▸ **Recorded information**:
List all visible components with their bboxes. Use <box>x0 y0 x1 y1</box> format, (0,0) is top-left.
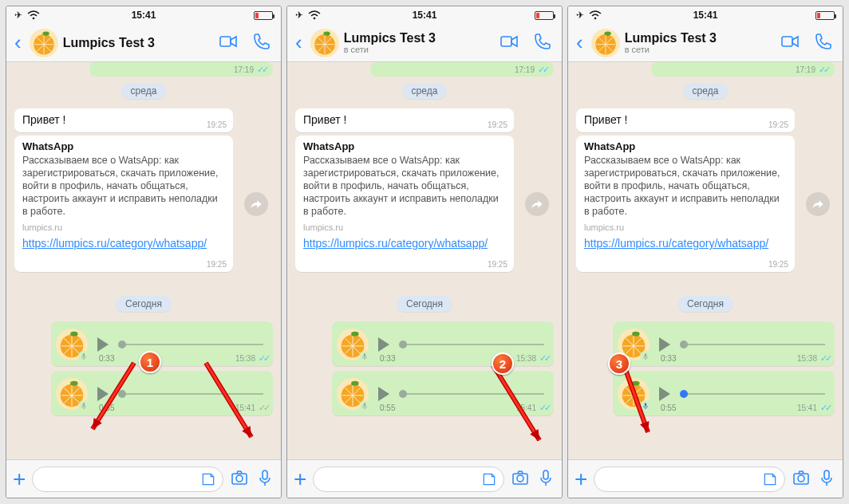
message-input[interactable] <box>32 467 223 492</box>
contact-title[interactable]: Lumpics Test 3 в сети <box>625 31 771 55</box>
screenshot-3: ✈︎ 15:41 ‹ Lumpics Test 3 в сети 17:19✓✓… <box>567 6 843 498</box>
link-url[interactable]: https://lumpics.ru/category/whatsapp/ <box>584 237 787 259</box>
back-button[interactable]: ‹ <box>11 30 25 55</box>
svg-point-56 <box>323 31 330 35</box>
read-receipt-icon: ✓✓ <box>259 353 268 364</box>
play-button[interactable] <box>378 387 389 401</box>
voice-call-button[interactable] <box>247 32 276 54</box>
mic-icon <box>359 400 370 411</box>
incoming-link-message[interactable]: WhatsApp Рассказываем все о WatsApp: как… <box>576 136 795 272</box>
voice-duration: 0:33 <box>661 354 676 363</box>
voice-time: 15:38 <box>235 354 255 363</box>
voice-track[interactable] <box>680 393 825 395</box>
camera-button[interactable] <box>230 468 249 490</box>
chat-area[interactable]: 17:19✓✓ среда Привет ! 19:25 WhatsApp Ра… <box>287 62 562 459</box>
contact-avatar[interactable] <box>591 29 620 57</box>
voice-message-2[interactable]: 0:55 15:41 ✓✓ <box>613 371 835 415</box>
sticker-button[interactable] <box>762 471 778 490</box>
mic-icon <box>359 351 370 362</box>
attach-button[interactable]: + <box>13 467 26 492</box>
back-button[interactable]: ‹ <box>292 30 306 55</box>
status-time: 15:41 <box>693 10 718 21</box>
record-voice-button[interactable] <box>536 468 555 490</box>
voice-avatar <box>618 378 650 410</box>
record-voice-button[interactable] <box>817 468 836 490</box>
input-bar: + <box>6 459 281 498</box>
voice-track[interactable] <box>118 344 263 345</box>
svg-rect-22 <box>83 353 85 357</box>
battery-icon <box>535 11 554 20</box>
svg-point-33 <box>70 381 78 386</box>
voice-message-1[interactable]: 0:33 15:38 ✓✓ <box>332 321 554 366</box>
svg-point-122 <box>632 381 640 386</box>
play-button[interactable] <box>97 337 109 352</box>
voice-message-1[interactable]: 0:33 15:38 ✓✓ <box>613 321 835 366</box>
read-receipt-icon: ✓✓ <box>539 403 549 413</box>
chat-area[interactable]: 17:19✓✓ среда Привет ! 19:25 WhatsApp Ра… <box>6 62 281 459</box>
screenshot-1: ✈︎ 15:41 ‹ Lumpics Test 3 17:19✓✓ среда … <box>6 6 282 498</box>
svg-rect-11 <box>220 37 231 46</box>
message-input[interactable] <box>313 467 504 492</box>
forward-button[interactable] <box>244 192 268 216</box>
play-button[interactable] <box>659 387 670 401</box>
link-url[interactable]: https://lumpics.ru/category/whatsapp/ <box>22 237 225 259</box>
voice-message-2[interactable]: 0:55 15:41 ✓✓ <box>332 371 554 415</box>
contact-status: в сети <box>344 45 490 54</box>
link-url[interactable]: https://lumpics.ru/category/whatsapp/ <box>303 237 506 259</box>
voice-track[interactable] <box>680 344 825 345</box>
svg-point-99 <box>604 31 611 35</box>
play-button[interactable] <box>97 387 109 401</box>
voice-time: 15:38 <box>516 354 536 363</box>
sticker-button[interactable] <box>481 471 497 490</box>
date-separator: среда <box>402 83 448 99</box>
contact-avatar[interactable] <box>310 29 339 57</box>
voice-track[interactable] <box>399 344 544 345</box>
voice-track[interactable] <box>118 393 263 395</box>
contact-name: Lumpics Test 3 <box>344 31 490 45</box>
incoming-text-message[interactable]: Привет ! 19:25 <box>14 108 233 132</box>
voice-duration: 0:55 <box>661 404 676 412</box>
contact-title[interactable]: Lumpics Test 3 <box>63 36 209 50</box>
video-call-button[interactable] <box>214 32 243 54</box>
voice-track[interactable] <box>399 393 544 395</box>
attach-button[interactable]: + <box>294 467 306 492</box>
voice-call-button[interactable] <box>528 32 557 54</box>
date-separator: Сегодня <box>677 296 733 312</box>
sticker-button[interactable] <box>200 471 216 490</box>
attach-button[interactable]: + <box>575 467 587 492</box>
read-receipt-icon: ✓✓ <box>820 403 830 413</box>
forward-button[interactable] <box>525 192 549 216</box>
play-button[interactable] <box>659 337 670 352</box>
annotation-badge: 3 <box>608 352 630 375</box>
input-bar: + <box>287 459 562 498</box>
contact-title[interactable]: Lumpics Test 3 в сети <box>344 31 490 55</box>
incoming-link-message[interactable]: WhatsApp Рассказываем все о WatsApp: как… <box>14 136 233 272</box>
svg-point-89 <box>594 18 597 20</box>
chat-area[interactable]: 17:19✓✓ среда Привет ! 19:25 WhatsApp Ра… <box>568 62 843 459</box>
forward-button[interactable] <box>806 192 830 216</box>
svg-point-79 <box>351 381 359 386</box>
annotation-badge: 2 <box>492 352 514 375</box>
video-call-button[interactable] <box>495 32 523 54</box>
read-receipt-icon: ✓✓ <box>259 403 268 413</box>
svg-rect-80 <box>364 403 366 407</box>
voice-message-1[interactable]: 0:33 15:38 ✓✓ <box>51 321 273 366</box>
contact-name: Lumpics Test 3 <box>63 36 209 50</box>
previous-message-tail: 17:19✓✓ <box>89 62 273 77</box>
voice-call-button[interactable] <box>809 32 838 54</box>
record-voice-button[interactable] <box>255 468 274 490</box>
voice-message-2[interactable]: 0:55 15:41 ✓✓ <box>51 371 273 415</box>
video-call-button[interactable] <box>776 32 804 54</box>
incoming-text-message[interactable]: Привет ! 19:25 <box>295 108 514 132</box>
svg-rect-34 <box>83 403 85 407</box>
message-input[interactable] <box>594 467 785 492</box>
voice-avatar <box>56 378 88 410</box>
incoming-link-message[interactable]: WhatsApp Рассказываем все о WatsApp: как… <box>295 136 514 272</box>
play-button[interactable] <box>378 337 389 352</box>
incoming-text-message[interactable]: Привет ! 19:25 <box>576 108 795 132</box>
camera-button[interactable] <box>792 468 811 490</box>
contact-avatar[interactable] <box>30 29 58 57</box>
mic-icon <box>640 400 651 411</box>
back-button[interactable]: ‹ <box>573 30 586 55</box>
camera-button[interactable] <box>511 468 530 490</box>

▸ **Assignment**: Except for the pictures, return every line of the material exactly.

▸ **Output for this task**:
List all visible components with their bboxes. Use <box>x0 y0 x1 y1</box> format, (0,0) is top-left.
message-input[interactable] <box>32 467 223 492</box>
contact-title[interactable]: Lumpics Test 3 в сети <box>625 31 771 55</box>
screenshot-3: ✈︎ 15:41 ‹ Lumpics Test 3 в сети 17:19✓✓… <box>567 6 843 498</box>
link-url[interactable]: https://lumpics.ru/category/whatsapp/ <box>584 237 787 259</box>
back-button[interactable]: ‹ <box>11 30 25 55</box>
svg-point-56 <box>323 31 330 35</box>
read-receipt-icon: ✓✓ <box>259 353 268 364</box>
play-button[interactable] <box>378 387 389 401</box>
voice-call-button[interactable] <box>247 32 276 54</box>
mic-icon <box>359 400 370 411</box>
incoming-link-message[interactable]: WhatsApp Рассказываем все о WatsApp: как… <box>576 136 795 272</box>
voice-duration: 0:33 <box>661 354 676 363</box>
voice-time: 15:38 <box>235 354 255 363</box>
voice-track[interactable] <box>680 393 825 395</box>
camera-button[interactable] <box>230 468 249 490</box>
chat-area[interactable]: 17:19✓✓ среда Привет ! 19:25 WhatsApp Ра… <box>287 62 562 459</box>
contact-avatar[interactable] <box>591 29 620 57</box>
voice-message-2[interactable]: 0:55 15:41 ✓✓ <box>613 371 835 415</box>
sticker-button[interactable] <box>762 471 778 490</box>
mic-icon <box>359 351 370 362</box>
attach-button[interactable]: + <box>13 467 26 492</box>
back-button[interactable]: ‹ <box>292 30 306 55</box>
status-time: 15:41 <box>693 10 718 21</box>
record-voice-button[interactable] <box>536 468 555 490</box>
voice-avatar <box>618 378 650 410</box>
record-voice-button[interactable] <box>817 468 836 490</box>
input-bar: + <box>6 459 281 498</box>
voice-track[interactable] <box>118 344 263 345</box>
svg-rect-22 <box>83 353 85 357</box>
battery-icon <box>535 11 554 20</box>
svg-point-33 <box>70 381 78 386</box>
voice-message-1[interactable]: 0:33 15:38 ✓✓ <box>332 321 554 366</box>
svg-point-122 <box>632 381 640 386</box>
play-button[interactable] <box>97 337 109 352</box>
voice-message-1[interactable]: 0:33 15:38 ✓✓ <box>613 321 835 366</box>
read-receipt-icon: ✓✓ <box>539 403 549 413</box>
chat-area[interactable]: 17:19✓✓ среда Привет ! 19:25 WhatsApp Ра… <box>6 62 281 459</box>
screenshot-1: ✈︎ 15:41 ‹ Lumpics Test 3 17:19✓✓ среда … <box>6 6 282 498</box>
svg-rect-11 <box>220 37 231 46</box>
message-input[interactable] <box>313 467 504 492</box>
forward-button[interactable] <box>244 192 268 216</box>
play-button[interactable] <box>659 387 670 401</box>
link-url[interactable]: https://lumpics.ru/category/whatsapp/ <box>22 237 225 259</box>
voice-message-2[interactable]: 0:55 15:41 ✓✓ <box>332 371 554 415</box>
contact-status: в сети <box>344 45 490 54</box>
link-url[interactable]: https://lumpics.ru/category/whatsapp/ <box>303 237 506 259</box>
voice-track[interactable] <box>680 344 825 345</box>
svg-point-99 <box>604 31 611 35</box>
play-button[interactable] <box>97 387 109 401</box>
voice-time: 15:38 <box>516 354 536 363</box>
sticker-button[interactable] <box>481 471 497 490</box>
date-separator: среда <box>402 83 448 99</box>
contact-avatar[interactable] <box>310 29 339 57</box>
voice-track[interactable] <box>399 344 544 345</box>
voice-track[interactable] <box>118 393 263 395</box>
contact-name: Lumpics Test 3 <box>344 31 490 45</box>
incoming-text-message[interactable]: Привет ! 19:25 <box>14 108 233 132</box>
voice-duration: 0:55 <box>661 404 676 412</box>
contact-title[interactable]: Lumpics Test 3 <box>63 36 209 50</box>
video-call-button[interactable] <box>214 32 243 54</box>
voice-track[interactable] <box>399 393 544 395</box>
attach-button[interactable]: + <box>294 467 306 492</box>
voice-call-button[interactable] <box>528 32 557 54</box>
date-separator: Сегодня <box>677 296 733 312</box>
sticker-button[interactable] <box>200 471 216 490</box>
attach-button[interactable]: + <box>575 467 587 492</box>
read-receipt-icon: ✓✓ <box>820 403 830 413</box>
forward-button[interactable] <box>525 192 549 216</box>
play-button[interactable] <box>659 337 670 352</box>
annotation-badge: 3 <box>608 352 630 375</box>
input-bar: + <box>287 459 562 498</box>
contact-title[interactable]: Lumpics Test 3 в сети <box>344 31 490 55</box>
incoming-link-message[interactable]: WhatsApp Рассказываем все о WatsApp: как… <box>14 136 233 272</box>
svg-point-89 <box>594 18 597 20</box>
chat-area[interactable]: 17:19✓✓ среда Привет ! 19:25 WhatsApp Ра… <box>568 62 843 459</box>
forward-button[interactable] <box>806 192 830 216</box>
svg-point-79 <box>351 381 359 386</box>
annotation-badge: 2 <box>492 352 514 375</box>
video-call-button[interactable] <box>495 32 523 54</box>
read-receipt-icon: ✓✓ <box>259 403 268 413</box>
svg-rect-80 <box>364 403 366 407</box>
voice-message-1[interactable]: 0:33 15:38 ✓✓ <box>51 321 273 366</box>
contact-name: Lumpics Test 3 <box>63 36 209 50</box>
previous-message-tail: 17:19✓✓ <box>89 62 273 77</box>
voice-call-button[interactable] <box>809 32 838 54</box>
record-voice-button[interactable] <box>255 468 274 490</box>
voice-message-2[interactable]: 0:55 15:41 ✓✓ <box>51 371 273 415</box>
video-call-button[interactable] <box>776 32 804 54</box>
incoming-text-message[interactable]: Привет ! 19:25 <box>295 108 514 132</box>
svg-rect-34 <box>83 403 85 407</box>
message-input[interactable] <box>594 467 785 492</box>
voice-avatar <box>56 378 88 410</box>
incoming-link-message[interactable]: WhatsApp Рассказываем все о WatsApp: как… <box>295 136 514 272</box>
play-button[interactable] <box>378 337 389 352</box>
incoming-text-message[interactable]: Привет ! 19:25 <box>576 108 795 132</box>
camera-button[interactable] <box>792 468 811 490</box>
contact-avatar[interactable] <box>30 29 58 57</box>
mic-icon <box>640 400 651 411</box>
back-button[interactable]: ‹ <box>573 30 586 55</box>
camera-button[interactable] <box>511 468 530 490</box>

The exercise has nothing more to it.